# Solved: Help with Event ID 4625



## bradly

Hi Network Pros!

I am having a problem finding out why I keep getting this error from a user/laptop logging in to Terminal Services:

__________
Network Information:
Workstation Name:	HPDV6575-01
Source Network Address:	fe80::1fb:87af:4864:d6a8
Source Port: 49182
Detailed Authentication Information:
Logon Process: NtLmSsp 
Authentication Package:	NTLM
Transited Services:	-
Package Name (NTLM only):	-
Key Length: 0
_____________

Usually I get these errors and the Source Network Address is an IP address. When I follow up with it, the user put in the wrong password. However, this Source Network Address is confusing me, and the user is not even logged in, or trying to log in.

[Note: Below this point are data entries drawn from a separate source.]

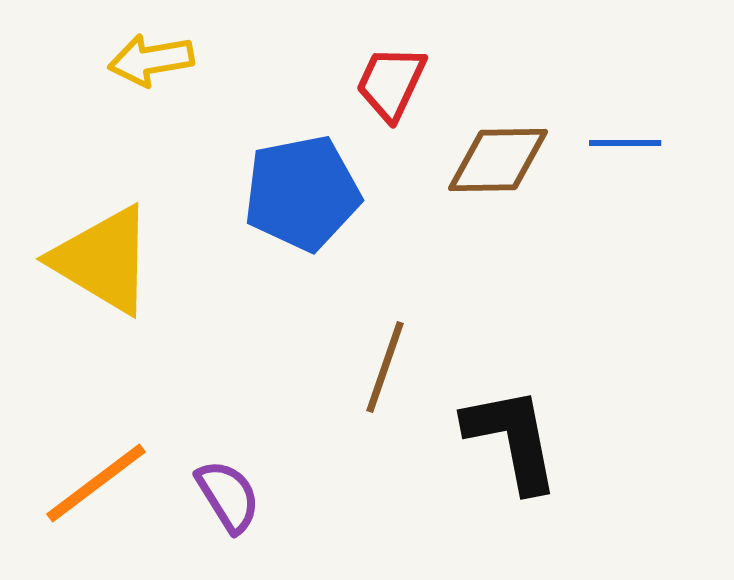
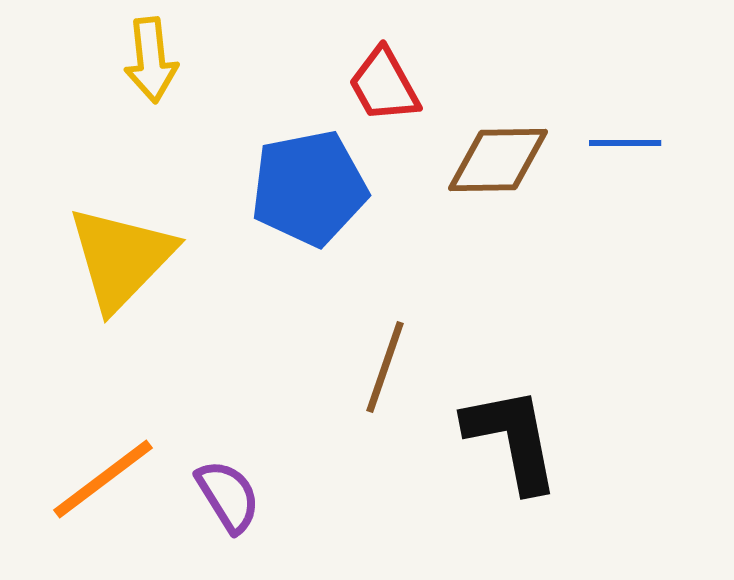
yellow arrow: rotated 86 degrees counterclockwise
red trapezoid: moved 7 px left, 2 px down; rotated 54 degrees counterclockwise
blue pentagon: moved 7 px right, 5 px up
yellow triangle: moved 18 px right, 2 px up; rotated 43 degrees clockwise
orange line: moved 7 px right, 4 px up
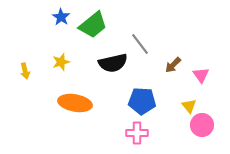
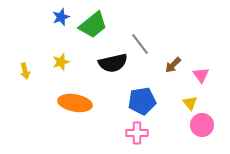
blue star: rotated 18 degrees clockwise
blue pentagon: rotated 12 degrees counterclockwise
yellow triangle: moved 1 px right, 3 px up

Can anyone help? Any ideas?

Thanks in advance!
Brad


----------



## Elvandil

Do you know which machine that the IP fe80::1fb:87af:4864:d6a8 is assigned to?

If you do, check to see what is accessing port 49182. Or simply disable IPv6 if you never use it.


----------



## bradly

Ahhh, thanks Elvandil! I didn't even think of IPv6, and the fact that it's IP addresses are way different. I will just disable IPv6 on that machine (it's one of very few machines that have Vista).

Cheers!


----------



## Elvandil

bradly said:


> Ahhh, thanks Elvandil! I didn't even think of IPv6, and the fact that it's IP addresses are way different. I will just disable IPv6 on that machine (it's one of very few machines that have Vista).
> 
> Cheers!


It will certainly be a while before we can read those things with any facility. But we'll get used to them sooner or later.


----------